══ Supplied records

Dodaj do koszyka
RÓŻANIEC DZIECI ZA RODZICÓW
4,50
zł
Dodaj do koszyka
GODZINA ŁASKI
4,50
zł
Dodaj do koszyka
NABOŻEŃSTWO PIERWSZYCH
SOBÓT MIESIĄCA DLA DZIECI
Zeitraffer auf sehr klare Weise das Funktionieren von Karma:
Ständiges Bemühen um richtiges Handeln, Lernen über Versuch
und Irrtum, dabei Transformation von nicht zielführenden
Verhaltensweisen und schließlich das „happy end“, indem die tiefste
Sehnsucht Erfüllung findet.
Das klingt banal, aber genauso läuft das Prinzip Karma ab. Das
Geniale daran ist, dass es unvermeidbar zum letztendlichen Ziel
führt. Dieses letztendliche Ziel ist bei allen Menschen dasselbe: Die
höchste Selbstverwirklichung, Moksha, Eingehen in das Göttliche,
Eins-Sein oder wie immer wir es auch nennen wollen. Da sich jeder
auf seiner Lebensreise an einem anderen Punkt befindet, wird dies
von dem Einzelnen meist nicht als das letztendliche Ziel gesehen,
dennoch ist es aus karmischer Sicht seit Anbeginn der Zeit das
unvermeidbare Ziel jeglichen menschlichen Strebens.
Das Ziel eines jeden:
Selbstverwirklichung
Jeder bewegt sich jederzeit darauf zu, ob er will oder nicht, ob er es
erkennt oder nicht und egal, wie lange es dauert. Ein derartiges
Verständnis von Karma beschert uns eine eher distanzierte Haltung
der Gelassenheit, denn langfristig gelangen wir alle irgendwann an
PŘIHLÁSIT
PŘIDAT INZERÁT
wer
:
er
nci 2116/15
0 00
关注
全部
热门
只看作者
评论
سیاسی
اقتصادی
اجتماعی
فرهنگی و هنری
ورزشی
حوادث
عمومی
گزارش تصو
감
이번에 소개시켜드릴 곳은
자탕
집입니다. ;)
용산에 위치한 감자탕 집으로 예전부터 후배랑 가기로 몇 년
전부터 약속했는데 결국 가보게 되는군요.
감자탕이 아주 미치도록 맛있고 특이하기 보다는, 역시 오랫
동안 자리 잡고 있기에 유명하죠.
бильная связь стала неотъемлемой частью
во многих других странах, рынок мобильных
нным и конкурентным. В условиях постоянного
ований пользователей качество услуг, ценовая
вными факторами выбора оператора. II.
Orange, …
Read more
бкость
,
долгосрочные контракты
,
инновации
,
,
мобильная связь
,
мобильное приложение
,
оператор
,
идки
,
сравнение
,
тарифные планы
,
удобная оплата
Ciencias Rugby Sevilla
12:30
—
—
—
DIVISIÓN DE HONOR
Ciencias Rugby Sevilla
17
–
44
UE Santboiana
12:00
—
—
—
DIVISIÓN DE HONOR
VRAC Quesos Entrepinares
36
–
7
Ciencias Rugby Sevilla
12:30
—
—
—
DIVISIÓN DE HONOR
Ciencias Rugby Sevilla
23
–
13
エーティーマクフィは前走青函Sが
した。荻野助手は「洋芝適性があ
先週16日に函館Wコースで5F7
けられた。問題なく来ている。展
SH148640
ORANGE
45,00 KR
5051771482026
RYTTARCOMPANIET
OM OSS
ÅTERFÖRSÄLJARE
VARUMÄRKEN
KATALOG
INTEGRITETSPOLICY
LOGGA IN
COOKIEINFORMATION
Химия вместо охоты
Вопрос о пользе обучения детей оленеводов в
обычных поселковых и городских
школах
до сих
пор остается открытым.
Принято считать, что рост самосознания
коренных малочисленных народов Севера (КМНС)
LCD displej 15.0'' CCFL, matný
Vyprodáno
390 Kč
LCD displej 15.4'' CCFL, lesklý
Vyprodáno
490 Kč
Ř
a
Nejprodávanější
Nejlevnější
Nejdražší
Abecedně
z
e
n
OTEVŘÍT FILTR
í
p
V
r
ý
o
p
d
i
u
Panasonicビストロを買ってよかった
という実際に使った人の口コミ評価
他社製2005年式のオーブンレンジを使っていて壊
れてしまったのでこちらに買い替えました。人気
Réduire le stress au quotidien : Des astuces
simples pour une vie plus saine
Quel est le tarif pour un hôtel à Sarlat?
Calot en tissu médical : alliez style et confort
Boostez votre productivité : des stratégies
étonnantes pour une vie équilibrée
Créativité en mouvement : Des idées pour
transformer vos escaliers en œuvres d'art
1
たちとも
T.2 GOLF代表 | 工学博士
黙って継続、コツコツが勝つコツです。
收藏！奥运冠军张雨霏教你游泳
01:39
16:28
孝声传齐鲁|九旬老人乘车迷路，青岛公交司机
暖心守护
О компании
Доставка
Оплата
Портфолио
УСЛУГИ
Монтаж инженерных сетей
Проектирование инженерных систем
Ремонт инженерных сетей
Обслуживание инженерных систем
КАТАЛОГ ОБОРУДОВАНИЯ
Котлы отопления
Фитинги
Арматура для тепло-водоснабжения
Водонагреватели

════

## Your assignment
Transcribe the data. Leave every line exactly as it is.

## Solution for this task
Dodaj do koszyka
RÓŻANIEC DZIECI ZA RODZICÓW
4,50
zł
Dodaj do koszyka
GODZINA ŁASKI
4,50
zł
Dodaj do koszyka
NABOŻEŃSTWO PIERWSZYCH
SOBÓT MIESIĄCA DLA DZIECI
Zeitraffer auf sehr klare Weise das Funktionieren von Karma:
Ständiges Bemühen um richtiges Handeln, Lernen über Versuch
und Irrtum, dabei Transformation von nicht zielführenden
Verhaltensweisen und schließlich das „happy end“, indem die tiefste
Sehnsucht Erfüllung findet.
Das klingt banal, aber genauso läuft das Prinzip Karma ab. Das
Geniale daran ist, dass es unvermeidbar zum letztendlichen Ziel
führt. Dieses letztendliche Ziel ist bei allen Menschen dasselbe: Die
höchste Selbstverwirklichung, Moksha, Eingehen in das Göttliche,
Eins-Sein oder wie immer wir es auch nennen wollen. Da sich jeder
auf seiner Lebensreise an einem anderen Punkt befindet, wird dies
von dem Einzelnen meist nicht als das letztendliche Ziel gesehen,
dennoch ist es aus karmischer Sicht seit Anbeginn der Zeit das
unvermeidbare Ziel jeglichen menschlichen Strebens.
Das Ziel eines jeden:
Selbstverwirklichung
Jeder bewegt sich jederzeit darauf zu, ob er will oder nicht, ob er es
erkennt oder nicht und egal, wie lange es dauert. Ein derartiges
Verständnis von Karma beschert uns eine eher distanzierte Haltung
der Gelassenheit, denn langfristig gelangen wir alle irgendwann an
PŘIHLÁSIT
PŘIDAT INZERÁT
wer
:
er
nci 2116/15
0 00
关注
全部
热门
只看作者
评论
سیاسی
اقتصادی
اجتماعی
فرهنگی و هنری
ورزشی
حوادث
عمومی
گزارش تصو
감
이번에 소개시켜드릴 곳은
자탕
집입니다. ;)
용산에 위치한 감자탕 집으로 예전부터 후배랑 가기로 몇 년
전부터 약속했는데 결국 가보게 되는군요.
감자탕이 아주 미치도록 맛있고 특이하기 보다는, 역시 오랫
동안 자리 잡고 있기에 유명하죠.
бильная связь стала неотъемлемой частью
во многих других странах, рынок мобильных
нным и конкурентным. В условиях постоянного
ований пользователей качество услуг, ценовая
вными факторами выбора оператора. II.
Orange, …
Read more
бкость
,
долгосрочные контракты
,
инновации
,
,
мобильная связь
,
мобильное приложение
,
оператор
,
идки
,
сравнение
,
тарифные планы
,
удобная оплата
Ciencias Rugby Sevilla
12:30
—
—
—
DIVISIÓN DE HONOR
Ciencias Rugby Sevilla
17
–
44
UE Santboiana
12:00
—
—
—
DIVISIÓN DE HONOR
VRAC Quesos Entrepinares
36
–
7
Ciencias Rugby Sevilla
12:30
—
—
—
DIVISIÓN DE HONOR
Ciencias Rugby Sevilla
23
–
13
エーティーマクフィは前走青函Sが
した。荻野助手は「洋芝適性があ
先週16日に函館Wコースで5F7
けられた。問題なく来ている。展
SH148640
ORANGE
45,00 KR
5051771482026
RYTTARCOMPANIET
OM OSS
ÅTERFÖRSÄLJARE
VARUMÄRKEN
KATALOG
INTEGRITETSPOLICY
LOGGA IN
COOKIEINFORMATION
Химия вместо охоты
Вопрос о пользе обучения детей оленеводов в
обычных поселковых и городских
школах
до сих
пор остается открытым.
Принято считать, что рост самосознания
коренных малочисленных народов Севера (КМНС)
LCD displej 15.0'' CCFL, matný
Vyprodáno
390 Kč
LCD displej 15.4'' CCFL, lesklý
Vyprodáno
490 Kč
Ř
a
Nejprodávanější
Nejlevnější
Nejdražší
Abecedně
z
e
n
OTEVŘÍT FILTR
í
p
V
r
ý
o
p
d
i
u
Panasonicビストロを買ってよかった
という実際に使った人の口コミ評価
他社製2005年式のオーブンレンジを使っていて壊
れてしまったのでこちらに買い替えました。人気
Réduire le stress au quotidien : Des astuces
simples pour une vie plus saine
Quel est le tarif pour un hôtel à Sarlat?
Calot en tissu médical : alliez style et confort
Boostez votre productivité : des stratégies
étonnantes pour une vie équilibrée
Créativité en mouvement : Des idées pour
transformer vos escaliers en œuvres d'art
1
たちとも
T.2 GOLF代表 | 工学博士
黙って継続、コツコツが勝つコツです。
收藏！奥运冠军张雨霏教你游泳
01:39
16:28
孝声传齐鲁|九旬老人乘车迷路，青岛公交司机
暖心守护
О компании
Доставка
Оплата
Портфолио
УСЛУГИ
Монтаж инженерных сетей
Проектирование инженерных систем
Ремонт инженерных сетей
Обслуживание инженерных систем
КАТАЛОГ ОБОРУДОВАНИЯ
Котлы отопления
Фитинги
Арматура для тепло-водоснабжения
Водонагреватели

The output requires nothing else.